Une autre scène douloureuse qui montre la mentalité de ces sauvages: Ils étaient venus requérir nos infirmiers pour conduire leurs blessés à Boussois. Ceux-ci, au nombre de huit y vont. Arrivés là-bas, on leur fait faire demi-tour au pas de gymnastique. Au première maison de Recquignies, un groupe de boche les obligent à mettre le feu à un groupe de maisons parmi lesquelles, celle du médecin civil qui nous soignait.
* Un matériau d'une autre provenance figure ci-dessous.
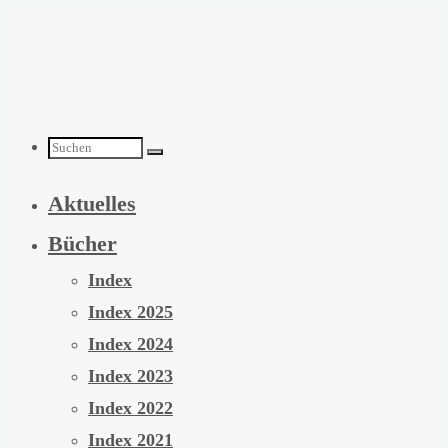
Zum
Inhalt
springen
Suchen
Aktuelles
nach:
Bücher
Index
Index 2025
Index 2024
Index 2023
Index 2022
Index 2021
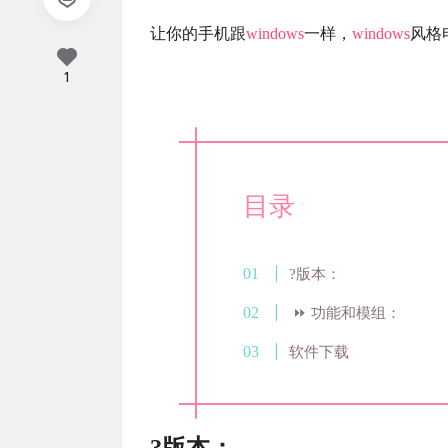
让你的手机跟
windows
一样，
windows
风格
1
目录
?版本：
⏩ 功能和模组：
软件下载
?版本：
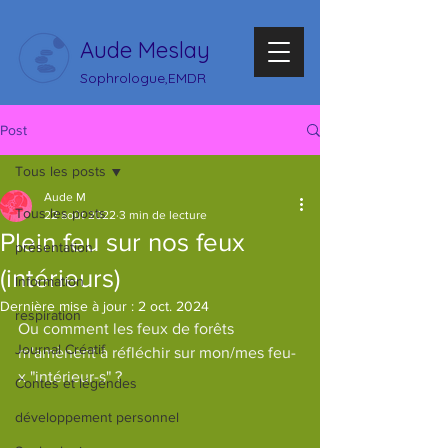
Aude Meslay
Sophrologue,EMDR
Post
Tous les posts
Aude M
Tous les posts
22 août 2022
3 min de lecture
Plein feu sur nos feux
présentation
(intérieurs)
Information
Dernière mise à jour :
2 oct. 2024
respiration
Ou comment les feux de forêts 
Journal Créatif
m'amènent à réfléchir sur mon/mes feu-
x "intérieur-s" ?
Contes et légendes
développement personnel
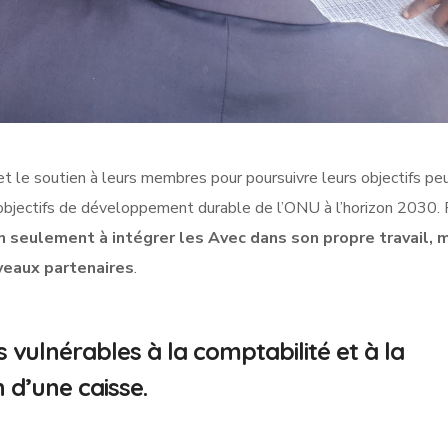
et le soutien à leurs membres pour poursuivre leurs objectifs pe
s objectifs de développement durable de l’ONU à l’horizon 2030.
n seulement à intégrer les Avec dans son propre travail, 
veaux partenaires
.
vulnérables à la comptabilité et à la
 d’une caisse.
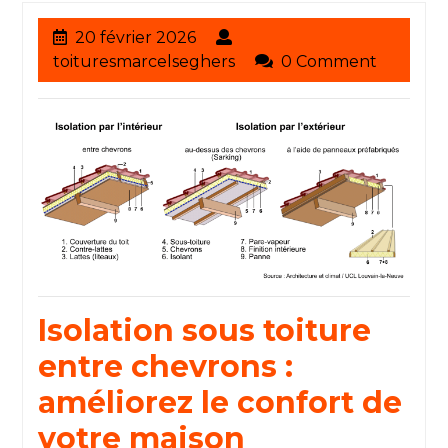
20
20 février 2026
février
toituresmarcelseghers
toituresmarcelseghers
0 Comment
2026
Isolation sous toiture
entre chevrons :
améliorez le confort de
votre maison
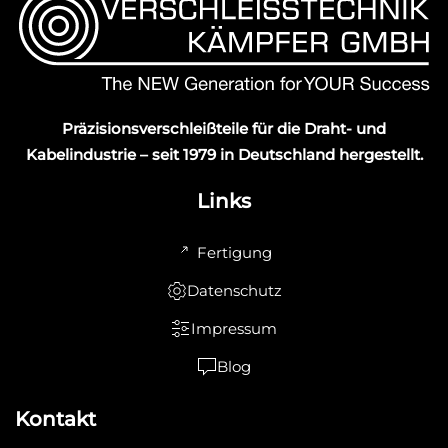
Präzisionsverschleißteile für die Draht- und
Kabelindustrie – seit 1979 in Deutschland hergestellt.
Links
Fertigung
Datenschutz
Impressum
Blog
Kontakt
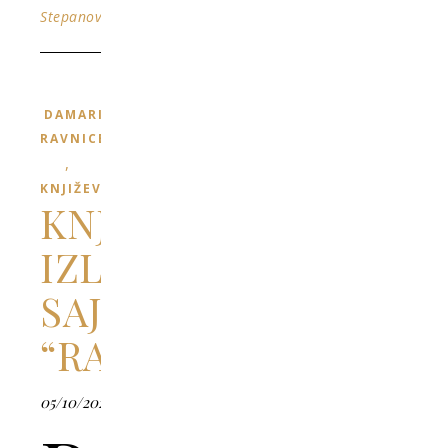
Stepanović
DAMARI
RAVNICE
,
KNJIŽEVNOST
KNJIŽARSKI
IZLOG
SAJTA
“RAVNOPLOV”
05/10/2022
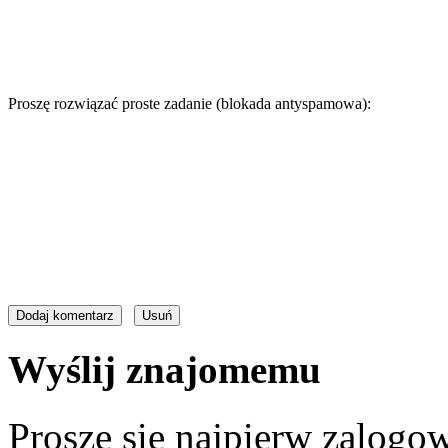
Proszę rozwiązać proste zadanie (blokada antyspamowa):
Wyślij znajomemu
Proszę się najpierw zalogow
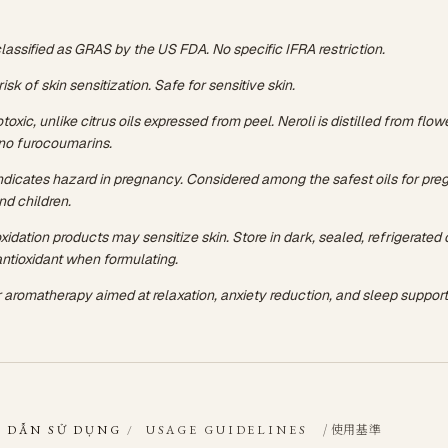
 classified as GRAS by the US FDA. No specific IFRA restriction.
isk of skin sensitization. Safe for sensitive skin.
oxic, unlike citrus oils expressed from peel. Neroli is distilled from flo
no furocoumarins.
ndicates hazard in pregnancy. Considered among the safest oils for pre
d children.
oxidation products may sensitize skin. Store in dark, sealed, refrigerated
ntioxidant when formulating.
r aromatherapy aimed at relaxation, anxiety reduction, and sleep support
/ 使用基準
 DẪN SỬ DỤNG
/
USAGE GUIDELINES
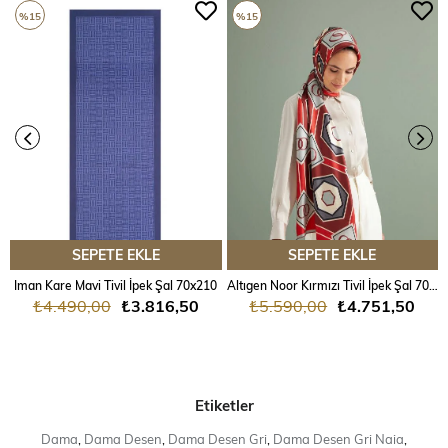
%15
%15
SEPETE EKLE
SEPETE EKLE
Iman Kare Mavi Tivil İpek Şal 70x210
Altıgen Noor Kırmızı Tivil İpek Şal 70x204
₺4.490,00
₺3.816,50
₺5.590,00
₺4.751,50
Etiketler
Dama
,
Dama Desen
,
Dama Desen Gri
,
Dama Desen Gri Naia
,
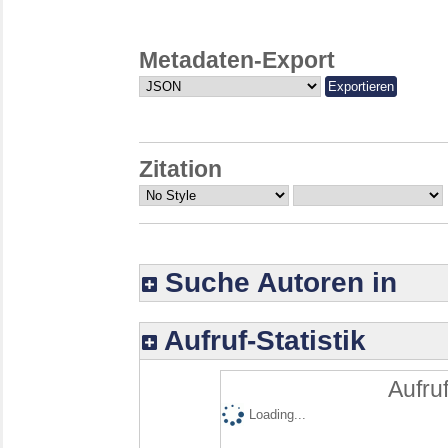
Metadaten-Export
Zitation
Suche Autoren in
Aufruf-Statistik
Aufruf
Loading...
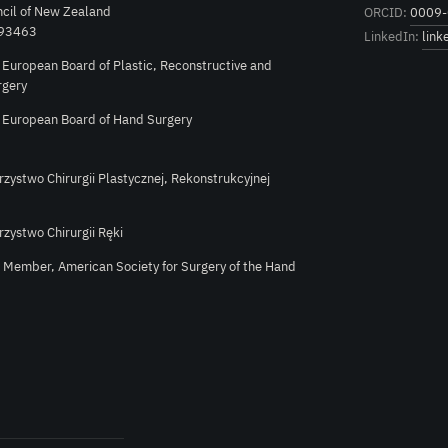
cil of New Zealand
ORCID:
0009-
 93463
LinkedIn:
link
e European Board of Plastic, Reconstructive and
rgery
e European Board of Hand Surgery
rzystwo Chirurgii Plastycznej, Rekonstrukcyjnej
rzystwo Chirurgii Ręki
l Member, American Society for Surgery of the Hand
Au passage à niveau, nouvel arrêt, plus de trois cents boches, pour se protéger des balles françaises, forcent nos huit infirmiers à se mettre en avant de leurs rangs, en ligne et les bras levés: quatre sont blessés, leurs camarades veulent les relever; l'un d'eux reçoit un coup de crosse en pleine poitrine qui lui fait cracher le sang. Quel retour à l'infirmerie ! Cris de douleur, lamentations. Une voix domine: "Ne me laissez pas mourir, j'ai une femme et deux enfants!" Tout le monde pleure Deux infirmiers ont le pied droit fracassé, deux autres une balle dans la poitrine, et ce sont des balles françaises! Oh! Les brutes! Comme ils tiennent compte de la Croix Rouge!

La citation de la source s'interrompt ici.